** Prompt **
Return each line of the material below exactly. Begin at the first and end on the line with "Radlin i Rydułtowy w przestrzeni cyfrowej".

** Records to use **
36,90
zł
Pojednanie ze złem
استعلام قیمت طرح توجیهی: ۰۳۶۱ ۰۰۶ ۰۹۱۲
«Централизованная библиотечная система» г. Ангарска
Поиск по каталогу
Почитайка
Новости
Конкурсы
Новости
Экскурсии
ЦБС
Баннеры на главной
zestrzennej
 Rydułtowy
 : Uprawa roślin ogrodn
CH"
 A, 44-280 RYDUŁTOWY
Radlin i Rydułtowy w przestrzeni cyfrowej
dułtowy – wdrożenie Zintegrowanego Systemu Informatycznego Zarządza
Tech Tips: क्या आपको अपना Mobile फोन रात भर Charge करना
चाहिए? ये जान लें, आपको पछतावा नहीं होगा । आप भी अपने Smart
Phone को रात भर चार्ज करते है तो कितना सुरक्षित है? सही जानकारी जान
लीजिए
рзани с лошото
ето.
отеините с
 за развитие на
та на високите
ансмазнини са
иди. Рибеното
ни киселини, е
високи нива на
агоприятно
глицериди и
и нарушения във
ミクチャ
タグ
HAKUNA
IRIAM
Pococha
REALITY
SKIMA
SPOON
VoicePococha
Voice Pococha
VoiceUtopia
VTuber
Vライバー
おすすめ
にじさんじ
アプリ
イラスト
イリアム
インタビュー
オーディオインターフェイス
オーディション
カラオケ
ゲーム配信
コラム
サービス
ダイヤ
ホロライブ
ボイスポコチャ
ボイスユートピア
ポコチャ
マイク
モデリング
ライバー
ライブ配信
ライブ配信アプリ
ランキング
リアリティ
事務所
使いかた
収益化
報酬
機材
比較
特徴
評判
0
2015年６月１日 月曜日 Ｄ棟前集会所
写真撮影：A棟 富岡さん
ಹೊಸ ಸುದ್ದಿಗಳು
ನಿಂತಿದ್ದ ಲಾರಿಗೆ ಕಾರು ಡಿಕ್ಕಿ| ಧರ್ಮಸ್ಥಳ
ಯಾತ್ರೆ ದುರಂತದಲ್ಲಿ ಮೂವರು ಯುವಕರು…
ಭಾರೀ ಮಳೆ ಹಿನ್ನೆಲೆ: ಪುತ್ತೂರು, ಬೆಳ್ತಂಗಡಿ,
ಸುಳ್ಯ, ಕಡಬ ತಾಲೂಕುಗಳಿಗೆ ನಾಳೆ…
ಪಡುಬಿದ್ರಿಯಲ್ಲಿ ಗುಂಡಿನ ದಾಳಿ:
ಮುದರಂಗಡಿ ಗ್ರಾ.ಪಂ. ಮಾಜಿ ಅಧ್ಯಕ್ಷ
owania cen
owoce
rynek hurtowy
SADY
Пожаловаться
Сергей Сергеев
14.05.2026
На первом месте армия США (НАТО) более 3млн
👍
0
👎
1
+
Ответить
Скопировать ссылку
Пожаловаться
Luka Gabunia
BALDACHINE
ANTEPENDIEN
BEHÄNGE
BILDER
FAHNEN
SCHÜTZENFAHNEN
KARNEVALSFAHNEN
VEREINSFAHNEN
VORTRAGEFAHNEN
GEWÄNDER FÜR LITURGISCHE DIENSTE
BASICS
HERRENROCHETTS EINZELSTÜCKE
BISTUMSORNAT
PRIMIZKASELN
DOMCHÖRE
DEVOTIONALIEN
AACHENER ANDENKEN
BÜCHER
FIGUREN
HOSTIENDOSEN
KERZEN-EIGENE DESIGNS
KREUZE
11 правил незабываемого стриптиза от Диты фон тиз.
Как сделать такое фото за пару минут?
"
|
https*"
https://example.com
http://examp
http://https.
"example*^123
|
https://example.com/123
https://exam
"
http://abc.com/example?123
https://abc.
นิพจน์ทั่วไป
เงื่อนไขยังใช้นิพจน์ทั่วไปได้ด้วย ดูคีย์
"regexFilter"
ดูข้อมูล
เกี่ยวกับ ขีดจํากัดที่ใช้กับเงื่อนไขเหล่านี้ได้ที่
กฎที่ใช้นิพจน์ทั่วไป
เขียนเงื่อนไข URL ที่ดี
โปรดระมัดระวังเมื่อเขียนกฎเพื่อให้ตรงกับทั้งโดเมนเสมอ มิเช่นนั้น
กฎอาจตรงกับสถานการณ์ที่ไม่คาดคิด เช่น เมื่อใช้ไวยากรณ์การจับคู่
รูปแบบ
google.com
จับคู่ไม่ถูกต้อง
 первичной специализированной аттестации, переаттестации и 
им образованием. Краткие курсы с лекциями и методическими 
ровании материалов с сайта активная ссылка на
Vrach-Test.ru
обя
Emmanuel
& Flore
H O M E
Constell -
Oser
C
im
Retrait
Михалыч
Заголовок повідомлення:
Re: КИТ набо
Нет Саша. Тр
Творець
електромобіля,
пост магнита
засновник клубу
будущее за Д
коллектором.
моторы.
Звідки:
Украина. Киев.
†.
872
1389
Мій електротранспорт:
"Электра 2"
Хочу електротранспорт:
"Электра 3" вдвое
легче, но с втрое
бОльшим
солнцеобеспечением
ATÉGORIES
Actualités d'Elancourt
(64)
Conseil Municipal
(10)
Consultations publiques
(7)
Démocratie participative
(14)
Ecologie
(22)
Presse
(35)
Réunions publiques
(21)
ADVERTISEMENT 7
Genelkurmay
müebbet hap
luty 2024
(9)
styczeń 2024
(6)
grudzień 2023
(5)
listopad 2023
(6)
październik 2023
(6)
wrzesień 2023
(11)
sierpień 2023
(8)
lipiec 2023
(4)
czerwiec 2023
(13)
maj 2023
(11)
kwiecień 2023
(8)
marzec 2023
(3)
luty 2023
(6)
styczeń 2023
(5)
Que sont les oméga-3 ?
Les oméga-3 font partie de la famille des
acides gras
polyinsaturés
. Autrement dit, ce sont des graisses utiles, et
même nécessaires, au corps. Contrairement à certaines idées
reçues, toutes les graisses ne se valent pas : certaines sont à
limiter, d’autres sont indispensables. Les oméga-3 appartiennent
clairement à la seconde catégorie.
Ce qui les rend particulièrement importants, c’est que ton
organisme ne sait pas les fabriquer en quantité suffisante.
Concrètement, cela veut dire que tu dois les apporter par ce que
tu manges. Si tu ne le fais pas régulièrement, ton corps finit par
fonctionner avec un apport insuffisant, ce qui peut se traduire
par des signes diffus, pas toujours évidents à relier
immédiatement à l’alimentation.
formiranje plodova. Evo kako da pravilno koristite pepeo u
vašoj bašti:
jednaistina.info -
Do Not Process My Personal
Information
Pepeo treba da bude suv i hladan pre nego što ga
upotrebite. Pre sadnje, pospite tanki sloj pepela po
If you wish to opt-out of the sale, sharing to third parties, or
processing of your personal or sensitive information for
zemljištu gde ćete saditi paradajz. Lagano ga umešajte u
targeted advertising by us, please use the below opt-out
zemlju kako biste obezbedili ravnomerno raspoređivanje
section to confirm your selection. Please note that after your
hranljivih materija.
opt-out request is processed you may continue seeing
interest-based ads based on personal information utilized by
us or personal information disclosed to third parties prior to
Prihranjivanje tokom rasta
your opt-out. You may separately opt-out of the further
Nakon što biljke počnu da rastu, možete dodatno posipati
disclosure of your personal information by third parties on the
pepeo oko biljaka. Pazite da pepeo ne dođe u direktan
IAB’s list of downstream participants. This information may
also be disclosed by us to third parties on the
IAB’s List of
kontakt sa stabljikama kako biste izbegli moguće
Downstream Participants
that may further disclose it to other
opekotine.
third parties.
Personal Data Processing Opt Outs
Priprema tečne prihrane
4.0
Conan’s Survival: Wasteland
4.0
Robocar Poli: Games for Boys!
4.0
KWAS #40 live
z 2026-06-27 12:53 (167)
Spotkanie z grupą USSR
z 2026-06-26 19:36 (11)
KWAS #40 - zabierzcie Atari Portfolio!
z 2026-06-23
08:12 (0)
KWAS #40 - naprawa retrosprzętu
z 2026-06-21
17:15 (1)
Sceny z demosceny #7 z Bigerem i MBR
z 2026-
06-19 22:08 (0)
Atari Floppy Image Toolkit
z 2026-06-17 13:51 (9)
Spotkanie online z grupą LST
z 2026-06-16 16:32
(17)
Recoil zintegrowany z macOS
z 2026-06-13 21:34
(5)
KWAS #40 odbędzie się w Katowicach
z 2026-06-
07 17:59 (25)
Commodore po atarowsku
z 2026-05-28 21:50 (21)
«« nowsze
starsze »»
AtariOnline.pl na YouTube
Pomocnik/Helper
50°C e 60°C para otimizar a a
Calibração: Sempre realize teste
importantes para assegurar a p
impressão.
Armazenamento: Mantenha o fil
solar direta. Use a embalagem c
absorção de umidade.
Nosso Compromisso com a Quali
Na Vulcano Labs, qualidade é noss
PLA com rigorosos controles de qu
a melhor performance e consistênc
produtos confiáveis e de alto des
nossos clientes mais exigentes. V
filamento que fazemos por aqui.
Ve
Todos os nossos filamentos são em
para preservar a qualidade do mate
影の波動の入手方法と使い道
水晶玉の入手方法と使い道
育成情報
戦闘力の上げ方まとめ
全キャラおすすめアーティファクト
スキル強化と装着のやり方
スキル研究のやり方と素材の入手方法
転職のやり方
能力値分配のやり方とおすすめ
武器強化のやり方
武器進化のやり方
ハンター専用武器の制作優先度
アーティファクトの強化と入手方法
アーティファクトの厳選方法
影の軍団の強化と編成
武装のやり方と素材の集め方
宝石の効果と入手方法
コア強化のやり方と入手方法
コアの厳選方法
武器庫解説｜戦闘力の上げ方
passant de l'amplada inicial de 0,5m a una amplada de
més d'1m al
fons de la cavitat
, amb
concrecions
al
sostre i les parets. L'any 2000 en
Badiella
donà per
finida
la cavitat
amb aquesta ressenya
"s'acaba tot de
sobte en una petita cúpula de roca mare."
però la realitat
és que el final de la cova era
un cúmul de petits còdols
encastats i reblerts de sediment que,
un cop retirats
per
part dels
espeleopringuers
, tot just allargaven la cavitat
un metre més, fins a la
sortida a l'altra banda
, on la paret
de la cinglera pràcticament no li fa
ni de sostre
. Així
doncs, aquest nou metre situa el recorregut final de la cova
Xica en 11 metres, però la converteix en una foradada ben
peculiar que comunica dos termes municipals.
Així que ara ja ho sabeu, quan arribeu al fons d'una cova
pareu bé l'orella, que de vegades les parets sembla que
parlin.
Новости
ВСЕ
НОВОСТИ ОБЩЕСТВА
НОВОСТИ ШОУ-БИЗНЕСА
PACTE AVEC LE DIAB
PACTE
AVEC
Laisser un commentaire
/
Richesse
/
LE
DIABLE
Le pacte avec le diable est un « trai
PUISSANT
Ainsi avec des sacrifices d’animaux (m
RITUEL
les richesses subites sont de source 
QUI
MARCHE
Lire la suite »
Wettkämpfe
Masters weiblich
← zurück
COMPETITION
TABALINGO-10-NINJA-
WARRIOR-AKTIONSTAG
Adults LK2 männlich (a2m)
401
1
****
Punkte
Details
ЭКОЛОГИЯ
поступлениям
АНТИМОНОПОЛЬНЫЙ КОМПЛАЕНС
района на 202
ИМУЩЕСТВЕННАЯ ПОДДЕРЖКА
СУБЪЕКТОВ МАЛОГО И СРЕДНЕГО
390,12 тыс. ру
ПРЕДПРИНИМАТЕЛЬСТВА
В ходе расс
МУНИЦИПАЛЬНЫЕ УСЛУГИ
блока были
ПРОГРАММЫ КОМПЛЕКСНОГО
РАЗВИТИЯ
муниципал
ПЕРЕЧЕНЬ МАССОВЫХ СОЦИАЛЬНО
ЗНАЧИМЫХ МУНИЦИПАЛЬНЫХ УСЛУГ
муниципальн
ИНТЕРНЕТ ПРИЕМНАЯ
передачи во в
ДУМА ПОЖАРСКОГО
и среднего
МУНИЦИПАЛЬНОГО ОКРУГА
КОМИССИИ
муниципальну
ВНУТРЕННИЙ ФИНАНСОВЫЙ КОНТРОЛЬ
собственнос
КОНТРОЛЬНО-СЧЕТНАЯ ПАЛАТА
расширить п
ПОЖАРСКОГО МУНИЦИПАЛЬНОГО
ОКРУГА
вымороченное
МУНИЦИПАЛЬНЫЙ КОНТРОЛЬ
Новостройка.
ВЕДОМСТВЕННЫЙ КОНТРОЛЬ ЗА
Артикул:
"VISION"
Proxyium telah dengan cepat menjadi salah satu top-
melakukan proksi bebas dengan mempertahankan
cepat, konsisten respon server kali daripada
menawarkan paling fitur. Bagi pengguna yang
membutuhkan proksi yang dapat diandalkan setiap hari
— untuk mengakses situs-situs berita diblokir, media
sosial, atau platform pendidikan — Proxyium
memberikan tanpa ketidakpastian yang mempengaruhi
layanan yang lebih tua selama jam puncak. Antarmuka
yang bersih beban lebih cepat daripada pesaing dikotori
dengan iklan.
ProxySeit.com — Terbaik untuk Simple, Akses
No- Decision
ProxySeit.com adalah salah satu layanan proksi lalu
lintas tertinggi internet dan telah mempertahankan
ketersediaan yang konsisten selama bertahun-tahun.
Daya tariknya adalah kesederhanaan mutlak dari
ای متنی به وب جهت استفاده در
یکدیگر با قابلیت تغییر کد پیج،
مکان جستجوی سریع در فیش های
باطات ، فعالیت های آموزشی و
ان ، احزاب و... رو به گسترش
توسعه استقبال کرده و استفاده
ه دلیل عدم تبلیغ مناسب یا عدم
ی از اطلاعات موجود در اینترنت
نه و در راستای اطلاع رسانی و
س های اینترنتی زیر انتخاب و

** Exercise output **
36,90
zł
Pojednanie ze złem
استعلام قیمت طرح توجیهی: ۰۳۶۱ ۰۰۶ ۰۹۱۲
«Централизованная библиотечная система» г. Ангарска
Поиск по каталогу
Почитайка
Новости
Конкурсы
Новости
Экскурсии
ЦБС
Баннеры на главной
zestrzennej
 Rydułtowy
 : Uprawa roślin ogrodn
CH"
 A, 44-280 RYDUŁTOWY
Radlin i Rydułtowy w przestrzeni cyfrowej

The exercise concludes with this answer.